[Collected data]
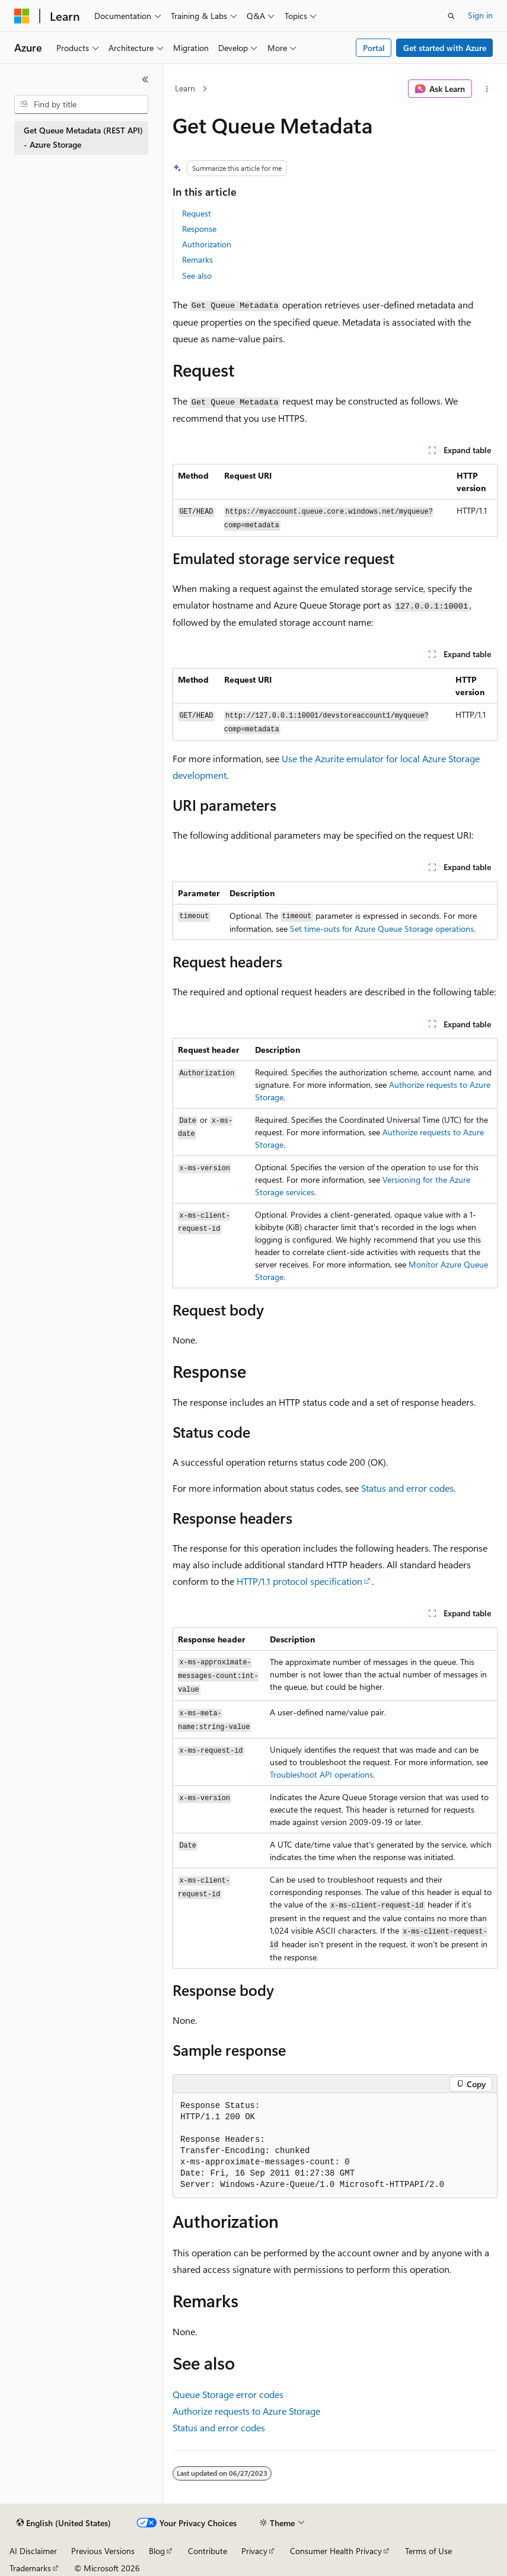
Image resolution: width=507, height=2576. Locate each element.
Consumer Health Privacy (336, 2550)
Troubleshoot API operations (321, 1774)
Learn (185, 88)
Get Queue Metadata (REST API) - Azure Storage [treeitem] (83, 138)
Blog (157, 2550)
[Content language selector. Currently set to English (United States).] (63, 2523)
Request (196, 213)
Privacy (254, 2550)
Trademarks (30, 2568)
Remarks (197, 259)
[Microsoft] (22, 16)
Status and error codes (407, 1488)
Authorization (206, 244)
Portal (374, 47)
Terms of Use (428, 2550)
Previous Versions (103, 2550)
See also (197, 275)
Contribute (207, 2550)
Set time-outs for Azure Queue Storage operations (382, 928)
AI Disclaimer (33, 2550)
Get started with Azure (444, 47)
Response (199, 228)
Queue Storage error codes (228, 2394)
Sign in (480, 15)
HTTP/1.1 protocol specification (299, 1581)
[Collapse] (145, 79)
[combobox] (81, 104)
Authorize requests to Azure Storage (246, 2411)
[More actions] (487, 88)
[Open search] (451, 16)
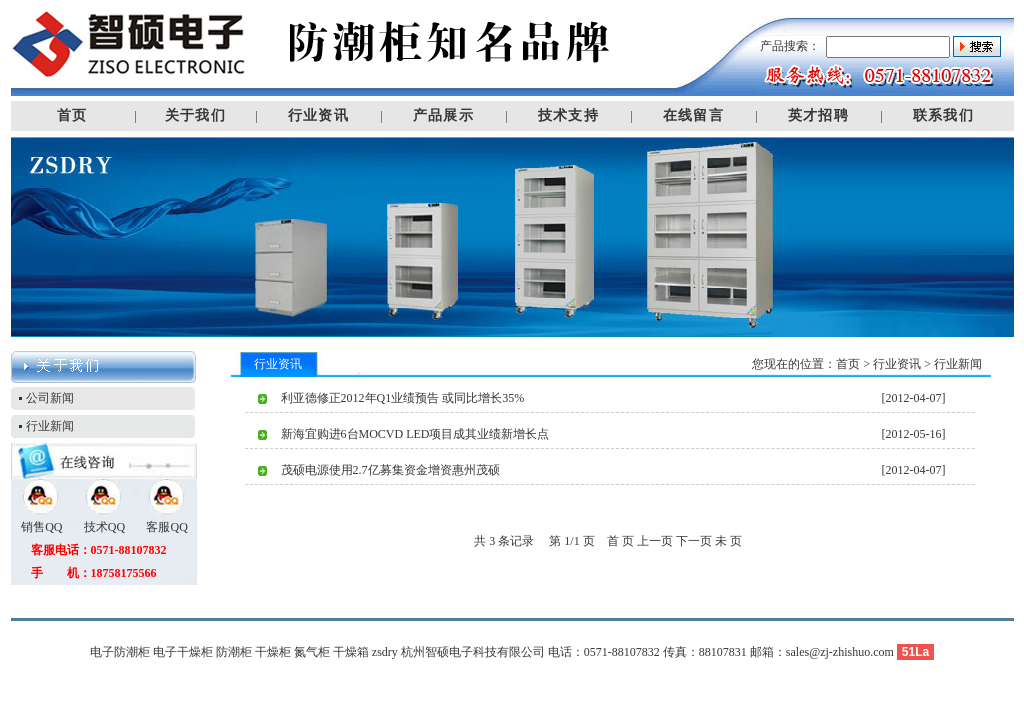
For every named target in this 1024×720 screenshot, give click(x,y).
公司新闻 (50, 398)
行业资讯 (319, 115)
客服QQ (167, 519)
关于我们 (196, 115)
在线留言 (694, 115)
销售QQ (41, 519)
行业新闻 (50, 426)
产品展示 (444, 115)
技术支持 (569, 115)
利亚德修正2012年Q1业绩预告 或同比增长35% (403, 398)
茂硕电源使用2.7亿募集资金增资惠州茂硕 (390, 470)
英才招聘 (819, 115)
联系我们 (944, 115)
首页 (72, 115)
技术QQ (104, 519)
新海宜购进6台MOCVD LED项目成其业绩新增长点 (415, 434)
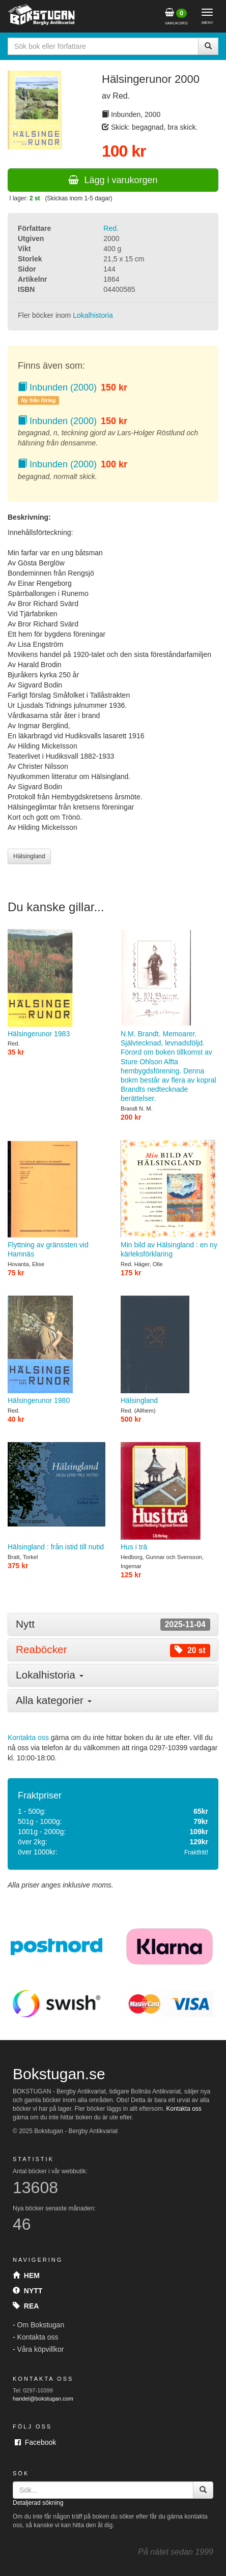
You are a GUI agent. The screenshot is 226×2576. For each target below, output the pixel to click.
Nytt (27, 2291)
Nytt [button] (113, 1624)
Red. (111, 228)
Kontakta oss (28, 1737)
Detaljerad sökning (38, 2502)
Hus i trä (169, 1496)
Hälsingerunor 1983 (56, 983)
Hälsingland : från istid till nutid (56, 1496)
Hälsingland (169, 1350)
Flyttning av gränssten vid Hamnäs (56, 1199)
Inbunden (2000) (57, 387)
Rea (26, 2306)
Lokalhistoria (93, 315)
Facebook (35, 2442)
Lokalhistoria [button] (49, 1675)
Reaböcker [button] (113, 1650)
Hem (26, 2275)
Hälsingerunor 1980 (56, 1350)
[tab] (113, 1624)
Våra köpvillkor (40, 2349)
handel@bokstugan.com (43, 2398)
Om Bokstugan (41, 2325)
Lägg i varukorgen (112, 180)
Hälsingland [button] (29, 856)
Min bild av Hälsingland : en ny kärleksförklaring (169, 1199)
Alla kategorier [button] (54, 1700)
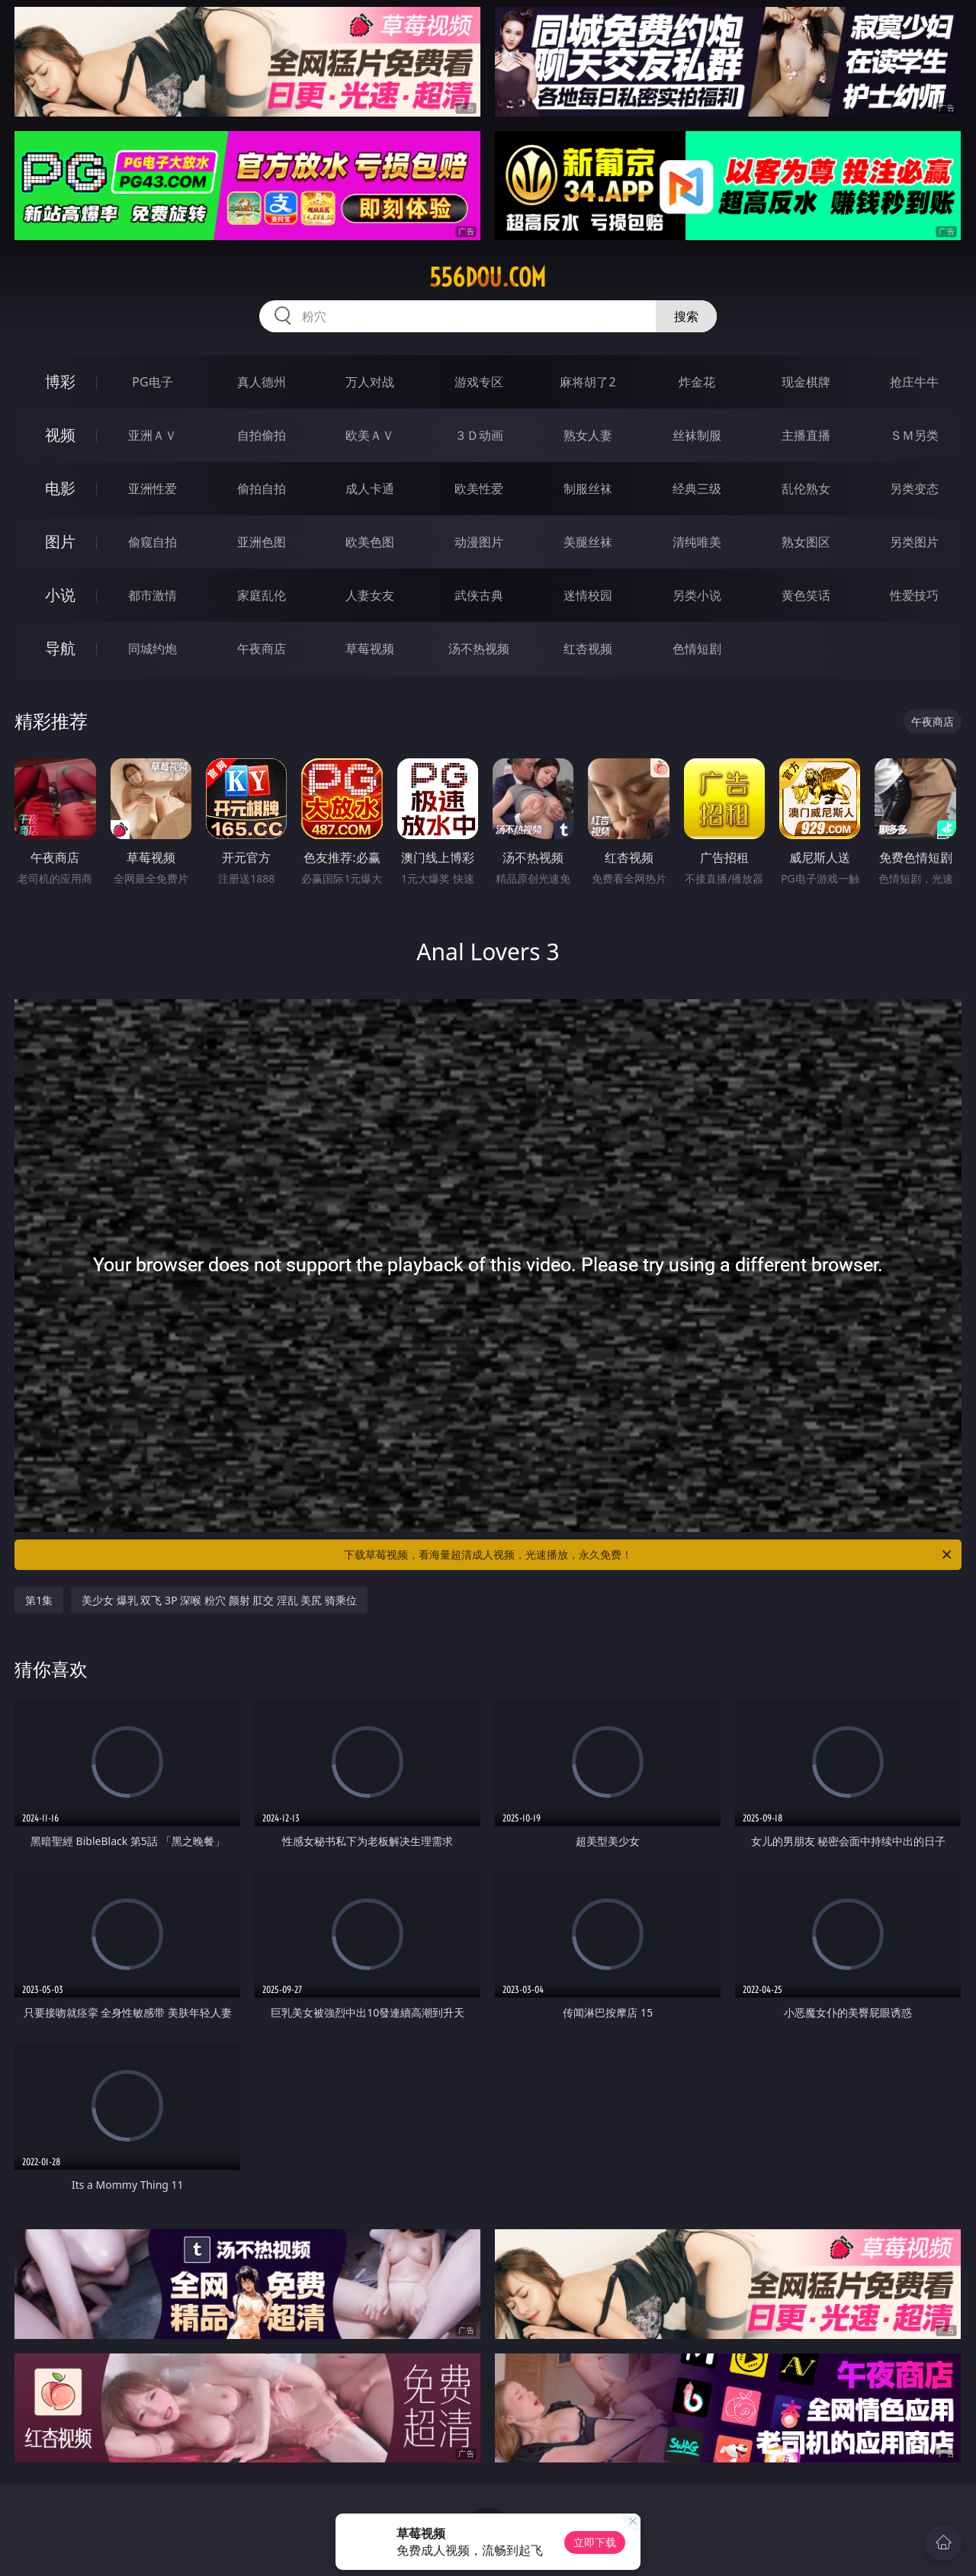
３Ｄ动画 (478, 435)
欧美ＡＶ (369, 435)
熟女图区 (806, 541)
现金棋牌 (806, 381)
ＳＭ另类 (914, 435)
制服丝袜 (587, 488)
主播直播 (806, 435)
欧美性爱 (478, 488)
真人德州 (261, 381)
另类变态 (914, 488)
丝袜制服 (697, 435)
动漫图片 (478, 541)
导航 (60, 648)
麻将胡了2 (587, 381)
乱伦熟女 (806, 488)
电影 (60, 488)
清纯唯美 (697, 541)
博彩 (60, 381)
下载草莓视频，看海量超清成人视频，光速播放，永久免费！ (649, 1555)
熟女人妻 (587, 435)
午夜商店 (261, 648)
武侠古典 (478, 595)
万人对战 (369, 381)
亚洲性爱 (152, 488)
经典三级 (697, 488)
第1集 (39, 1600)
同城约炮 (152, 648)
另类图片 (914, 541)
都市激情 (152, 595)
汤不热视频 (478, 648)
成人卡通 (369, 488)
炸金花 (697, 381)
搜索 (686, 316)
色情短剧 (697, 648)
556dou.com (487, 277)
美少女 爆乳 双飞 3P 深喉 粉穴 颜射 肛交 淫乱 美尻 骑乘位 (219, 1600)
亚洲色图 (261, 541)
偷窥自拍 (152, 541)
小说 (60, 595)
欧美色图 (369, 541)
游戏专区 (478, 381)
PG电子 (152, 381)
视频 (60, 435)
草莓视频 (369, 648)
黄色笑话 (806, 595)
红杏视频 (587, 648)
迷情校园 (587, 595)
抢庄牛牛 (914, 381)
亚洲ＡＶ (152, 435)
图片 (60, 541)
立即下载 (594, 2542)
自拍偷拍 (261, 435)
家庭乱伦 (261, 595)
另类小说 (697, 595)
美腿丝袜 (587, 541)
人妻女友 (369, 595)
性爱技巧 (914, 595)
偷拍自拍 (261, 488)
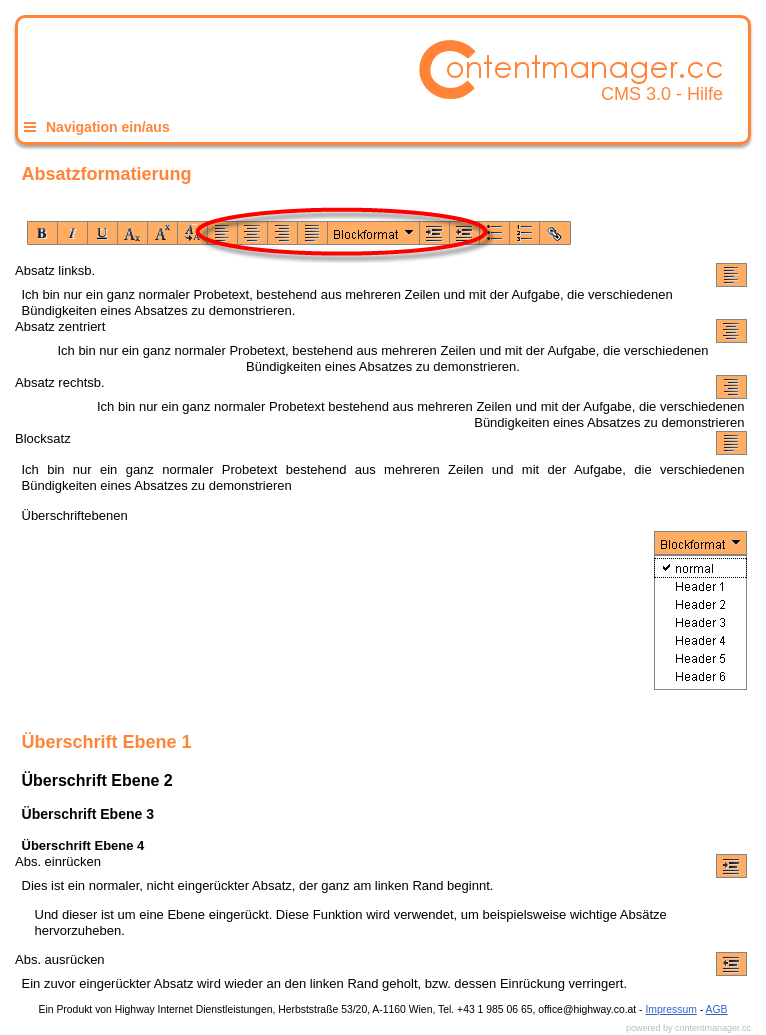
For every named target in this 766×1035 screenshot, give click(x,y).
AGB (717, 1009)
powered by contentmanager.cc (688, 1028)
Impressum (670, 1009)
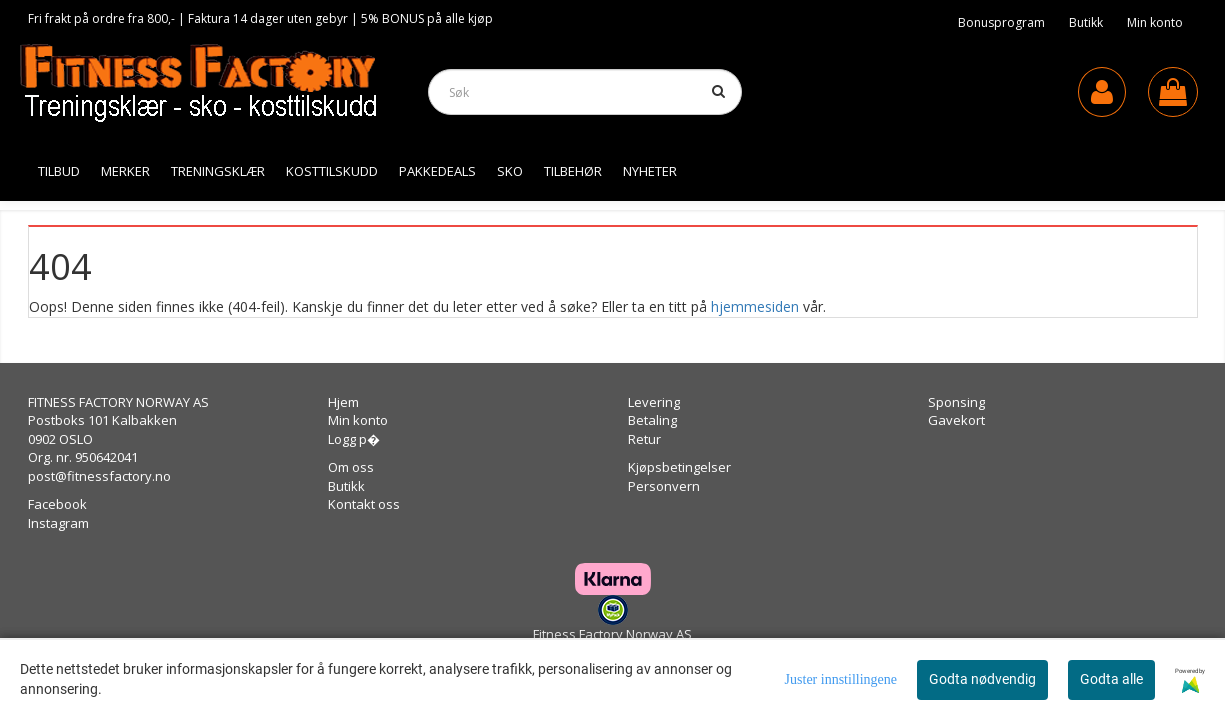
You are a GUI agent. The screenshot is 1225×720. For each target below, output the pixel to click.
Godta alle (1111, 679)
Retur (644, 439)
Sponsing (956, 402)
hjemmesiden (755, 306)
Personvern (664, 486)
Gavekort (956, 420)
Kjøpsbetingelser (679, 467)
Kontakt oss (364, 504)
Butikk (1086, 22)
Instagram (58, 523)
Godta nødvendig (982, 679)
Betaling (652, 420)
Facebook (57, 504)
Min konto (1155, 22)
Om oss (351, 467)
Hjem (343, 402)
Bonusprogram (1001, 22)
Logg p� (354, 439)
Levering (654, 402)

Work request
Using the data above, return the lines from the one holding "技术支持 (569, 115)" through the one holding "Hälsingland : från" exactly, but not the pictures.

Solution to this problem
技术支持 (569, 115)
利亚德修正2012年Q1业绩预告 或同比增长35% (403, 398)
茂硕电源使用2.7亿募集资金增资惠州茂硕 (390, 470)
英才招聘 (819, 115)
联系我们 (944, 115)
首页 (72, 115)
技术QQ (104, 519)
新海宜购进6台MOCVD LED项目成其业绩新增长点 (415, 434)
You are a GUI agent. The screenshot is 226×2576. For each target below, output the pixel to click.
Nytt (27, 2291)
Nytt [button] (113, 1624)
Red. (111, 228)
Kontakta oss (28, 1737)
Detaljerad sökning (38, 2502)
Hus i trä (169, 1496)
Hälsingerunor 1983 (56, 983)
Hälsingland : från istid till nutid (56, 1496)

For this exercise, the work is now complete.